Black Panther marks the 18th film from Marvel Studios in the laid out Marvel Cinematic Universe that has turned $200 million blockbusters into “episode of the week” Saturday morning cartoons. However, for the first time this one actually feels different. We finally have something with a little more substance, and a Marvel film that dares to stand apart from the rest. We finally have characters that feel like they have something at stake, we have characters that feel vulnerable and a villain with a tad more complexity than just wanting power or revenge. The film feels almost Shakespearean at times, and while it has some weak points that are a product of the Marvel formula, it still manages to do something special and memorable. One of those special and memorable elements is Ludwig Göransson’s score.
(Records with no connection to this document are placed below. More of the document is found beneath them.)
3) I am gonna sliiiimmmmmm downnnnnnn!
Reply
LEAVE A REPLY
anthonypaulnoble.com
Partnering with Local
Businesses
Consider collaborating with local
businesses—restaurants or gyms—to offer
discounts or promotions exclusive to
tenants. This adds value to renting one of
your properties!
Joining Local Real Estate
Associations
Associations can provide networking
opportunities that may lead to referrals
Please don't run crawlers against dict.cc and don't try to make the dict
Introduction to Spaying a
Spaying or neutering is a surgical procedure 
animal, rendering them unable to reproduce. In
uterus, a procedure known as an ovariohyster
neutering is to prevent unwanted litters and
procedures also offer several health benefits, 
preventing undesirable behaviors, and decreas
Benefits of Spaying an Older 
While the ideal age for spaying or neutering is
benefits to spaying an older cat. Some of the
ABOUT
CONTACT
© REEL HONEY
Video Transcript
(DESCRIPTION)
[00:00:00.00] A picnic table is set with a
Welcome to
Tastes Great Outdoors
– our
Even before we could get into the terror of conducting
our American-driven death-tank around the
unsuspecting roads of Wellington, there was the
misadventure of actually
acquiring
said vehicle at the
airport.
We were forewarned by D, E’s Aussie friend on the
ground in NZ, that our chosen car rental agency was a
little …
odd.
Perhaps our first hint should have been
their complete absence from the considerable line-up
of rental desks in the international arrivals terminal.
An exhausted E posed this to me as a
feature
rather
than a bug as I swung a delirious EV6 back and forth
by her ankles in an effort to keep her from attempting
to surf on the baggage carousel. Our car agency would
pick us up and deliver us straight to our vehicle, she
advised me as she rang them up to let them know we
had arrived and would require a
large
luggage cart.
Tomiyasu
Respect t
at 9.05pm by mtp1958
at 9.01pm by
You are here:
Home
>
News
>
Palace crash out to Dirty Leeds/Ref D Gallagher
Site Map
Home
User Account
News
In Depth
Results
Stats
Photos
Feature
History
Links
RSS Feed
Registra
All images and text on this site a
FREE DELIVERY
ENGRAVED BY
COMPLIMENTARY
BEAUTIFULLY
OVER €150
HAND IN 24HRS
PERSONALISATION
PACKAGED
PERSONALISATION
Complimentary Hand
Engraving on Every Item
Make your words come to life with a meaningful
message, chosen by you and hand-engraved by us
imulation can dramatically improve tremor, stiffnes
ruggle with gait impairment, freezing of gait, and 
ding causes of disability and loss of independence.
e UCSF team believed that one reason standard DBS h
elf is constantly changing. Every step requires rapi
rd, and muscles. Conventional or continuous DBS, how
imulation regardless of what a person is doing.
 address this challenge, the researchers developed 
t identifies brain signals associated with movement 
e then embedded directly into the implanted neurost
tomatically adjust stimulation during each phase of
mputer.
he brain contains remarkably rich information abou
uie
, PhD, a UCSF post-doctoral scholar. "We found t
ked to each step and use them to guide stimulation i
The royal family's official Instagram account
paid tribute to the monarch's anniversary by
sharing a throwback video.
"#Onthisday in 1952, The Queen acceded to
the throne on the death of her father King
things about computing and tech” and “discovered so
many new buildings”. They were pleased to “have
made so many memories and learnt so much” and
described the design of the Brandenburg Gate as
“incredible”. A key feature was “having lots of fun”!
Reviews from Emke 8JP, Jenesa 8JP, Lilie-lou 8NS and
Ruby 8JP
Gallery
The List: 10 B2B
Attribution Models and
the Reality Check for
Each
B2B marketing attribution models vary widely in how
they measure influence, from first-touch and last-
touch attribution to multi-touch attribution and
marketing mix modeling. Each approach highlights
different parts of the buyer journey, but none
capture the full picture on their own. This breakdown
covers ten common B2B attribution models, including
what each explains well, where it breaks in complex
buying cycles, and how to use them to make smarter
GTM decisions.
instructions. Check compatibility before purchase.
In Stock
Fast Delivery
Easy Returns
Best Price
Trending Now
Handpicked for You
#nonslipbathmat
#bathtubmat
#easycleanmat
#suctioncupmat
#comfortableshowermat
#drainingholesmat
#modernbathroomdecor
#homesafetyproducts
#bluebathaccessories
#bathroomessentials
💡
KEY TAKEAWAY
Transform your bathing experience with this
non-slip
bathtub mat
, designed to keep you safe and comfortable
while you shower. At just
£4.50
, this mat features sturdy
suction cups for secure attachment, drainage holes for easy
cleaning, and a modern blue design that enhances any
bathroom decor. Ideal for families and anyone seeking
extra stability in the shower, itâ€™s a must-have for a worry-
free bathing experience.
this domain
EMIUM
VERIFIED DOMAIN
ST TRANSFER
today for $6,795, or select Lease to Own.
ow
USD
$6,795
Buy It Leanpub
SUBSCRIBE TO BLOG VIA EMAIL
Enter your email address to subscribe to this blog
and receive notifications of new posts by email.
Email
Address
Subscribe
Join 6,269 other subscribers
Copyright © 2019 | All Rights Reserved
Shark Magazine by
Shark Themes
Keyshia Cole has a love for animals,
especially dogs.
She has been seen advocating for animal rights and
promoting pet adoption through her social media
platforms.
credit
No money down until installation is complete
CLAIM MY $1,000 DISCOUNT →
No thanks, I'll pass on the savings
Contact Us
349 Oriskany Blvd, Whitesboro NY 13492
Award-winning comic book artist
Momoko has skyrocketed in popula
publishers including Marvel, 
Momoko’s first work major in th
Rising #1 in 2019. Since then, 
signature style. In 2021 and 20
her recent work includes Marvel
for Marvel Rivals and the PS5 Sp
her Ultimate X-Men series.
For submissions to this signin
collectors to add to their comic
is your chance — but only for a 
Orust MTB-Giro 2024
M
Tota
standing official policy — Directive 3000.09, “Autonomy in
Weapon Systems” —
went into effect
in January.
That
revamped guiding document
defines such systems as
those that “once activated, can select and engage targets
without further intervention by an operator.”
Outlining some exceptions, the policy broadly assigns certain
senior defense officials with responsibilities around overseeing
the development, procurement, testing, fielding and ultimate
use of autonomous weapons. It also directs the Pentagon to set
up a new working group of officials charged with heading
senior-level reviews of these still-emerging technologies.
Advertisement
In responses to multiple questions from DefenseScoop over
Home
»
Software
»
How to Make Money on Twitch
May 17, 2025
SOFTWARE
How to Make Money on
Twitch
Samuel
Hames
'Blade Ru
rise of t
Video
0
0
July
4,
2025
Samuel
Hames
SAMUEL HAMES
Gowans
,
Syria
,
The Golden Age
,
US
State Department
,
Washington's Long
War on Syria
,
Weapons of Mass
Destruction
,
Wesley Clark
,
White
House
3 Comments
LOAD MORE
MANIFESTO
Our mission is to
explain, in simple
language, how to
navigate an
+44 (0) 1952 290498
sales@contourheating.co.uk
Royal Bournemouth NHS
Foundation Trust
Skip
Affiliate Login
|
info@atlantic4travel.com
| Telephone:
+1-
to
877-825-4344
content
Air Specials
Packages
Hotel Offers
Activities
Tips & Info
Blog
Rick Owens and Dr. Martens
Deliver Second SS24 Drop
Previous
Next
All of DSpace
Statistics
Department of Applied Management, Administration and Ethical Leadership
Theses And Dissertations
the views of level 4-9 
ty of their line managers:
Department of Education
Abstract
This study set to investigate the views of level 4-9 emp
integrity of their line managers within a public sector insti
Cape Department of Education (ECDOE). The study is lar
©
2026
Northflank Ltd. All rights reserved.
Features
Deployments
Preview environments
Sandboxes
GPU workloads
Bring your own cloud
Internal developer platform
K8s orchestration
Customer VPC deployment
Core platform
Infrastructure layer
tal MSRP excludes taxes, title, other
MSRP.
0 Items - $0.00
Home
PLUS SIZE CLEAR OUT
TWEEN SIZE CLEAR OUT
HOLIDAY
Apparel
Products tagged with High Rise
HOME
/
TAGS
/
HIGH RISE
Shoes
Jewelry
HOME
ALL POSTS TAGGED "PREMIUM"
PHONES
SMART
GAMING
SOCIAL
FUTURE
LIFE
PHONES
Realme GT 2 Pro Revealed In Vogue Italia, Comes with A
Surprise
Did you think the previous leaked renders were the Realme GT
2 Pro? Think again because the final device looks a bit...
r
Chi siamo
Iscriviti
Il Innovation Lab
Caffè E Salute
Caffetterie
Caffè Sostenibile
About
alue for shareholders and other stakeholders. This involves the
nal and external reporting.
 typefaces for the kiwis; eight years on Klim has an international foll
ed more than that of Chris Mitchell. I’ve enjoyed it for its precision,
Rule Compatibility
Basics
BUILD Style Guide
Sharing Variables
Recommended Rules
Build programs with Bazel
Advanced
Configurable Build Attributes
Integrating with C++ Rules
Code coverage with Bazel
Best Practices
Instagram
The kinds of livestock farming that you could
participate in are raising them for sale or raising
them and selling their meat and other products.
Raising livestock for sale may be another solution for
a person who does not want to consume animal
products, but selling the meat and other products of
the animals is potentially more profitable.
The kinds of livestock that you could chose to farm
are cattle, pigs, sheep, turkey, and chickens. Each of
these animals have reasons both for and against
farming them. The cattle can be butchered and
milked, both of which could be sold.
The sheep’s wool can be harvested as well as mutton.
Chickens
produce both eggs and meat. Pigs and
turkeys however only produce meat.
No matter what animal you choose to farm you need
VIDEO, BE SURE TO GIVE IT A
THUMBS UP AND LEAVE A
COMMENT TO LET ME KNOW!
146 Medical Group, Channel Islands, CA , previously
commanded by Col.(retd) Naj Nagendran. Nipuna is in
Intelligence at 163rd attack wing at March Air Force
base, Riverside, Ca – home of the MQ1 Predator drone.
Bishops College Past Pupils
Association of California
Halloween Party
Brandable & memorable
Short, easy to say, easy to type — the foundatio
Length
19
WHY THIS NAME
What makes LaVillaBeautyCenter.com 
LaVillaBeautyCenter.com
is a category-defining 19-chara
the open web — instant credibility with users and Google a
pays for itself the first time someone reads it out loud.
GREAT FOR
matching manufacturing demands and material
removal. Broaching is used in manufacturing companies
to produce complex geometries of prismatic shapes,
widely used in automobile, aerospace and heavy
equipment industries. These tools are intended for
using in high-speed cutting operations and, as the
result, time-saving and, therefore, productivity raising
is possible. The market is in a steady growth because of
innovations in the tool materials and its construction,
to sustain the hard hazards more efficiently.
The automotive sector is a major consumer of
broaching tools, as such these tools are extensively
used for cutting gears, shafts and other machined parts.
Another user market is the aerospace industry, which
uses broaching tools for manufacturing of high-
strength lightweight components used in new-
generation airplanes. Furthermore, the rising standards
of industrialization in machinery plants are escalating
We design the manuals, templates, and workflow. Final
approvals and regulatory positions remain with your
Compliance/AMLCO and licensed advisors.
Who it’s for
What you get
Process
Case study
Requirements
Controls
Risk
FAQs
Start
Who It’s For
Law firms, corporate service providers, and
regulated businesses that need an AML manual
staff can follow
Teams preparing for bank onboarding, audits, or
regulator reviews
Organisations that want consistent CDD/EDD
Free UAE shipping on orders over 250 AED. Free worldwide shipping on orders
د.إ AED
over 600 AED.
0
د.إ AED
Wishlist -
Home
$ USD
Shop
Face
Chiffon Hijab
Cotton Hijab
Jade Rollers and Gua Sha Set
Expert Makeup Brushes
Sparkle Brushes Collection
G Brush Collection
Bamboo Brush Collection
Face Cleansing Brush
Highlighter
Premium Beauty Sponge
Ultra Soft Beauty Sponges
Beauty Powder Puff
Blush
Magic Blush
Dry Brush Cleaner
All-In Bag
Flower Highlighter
Ludwig Göransson has been Ryan Coogler’s composer since his directing debut with Fruitvale Station. Ludwig also scored Coogler’s critically-acclaimed Creed and now follows him to the bigger stage of a Marvel production. But let’s look even further and see that Ryan Coogler was able to bring director of photography Rachel Morrison onboard who shot Fruitvale Station, as well as editor Michael P. Shawver who cut both Fruitvale Station and Creed. Michael B. Jordon was the lead in both Fruitvale Station and Creed, and now he comes onboard as the main villain. This reuniting of key creatives behind the camera made Black Panther a strong unified effort that felt cut from a different cloth.

The way Göransson approached this score by embracing traditional African music and chants may have seemed like an obvious way to do things, but in reality was a very bold and welcome choice to the sound of Marvel’s films. While in the past we’ve heard some very decent scores, it’s rare that some make themselves stand above that label of “generic orchestral heroism”. Henry Jackman’s aggressive and chilling Winter Soldier score comes to mind as one of the few mold-breaking scores of the past 17 films.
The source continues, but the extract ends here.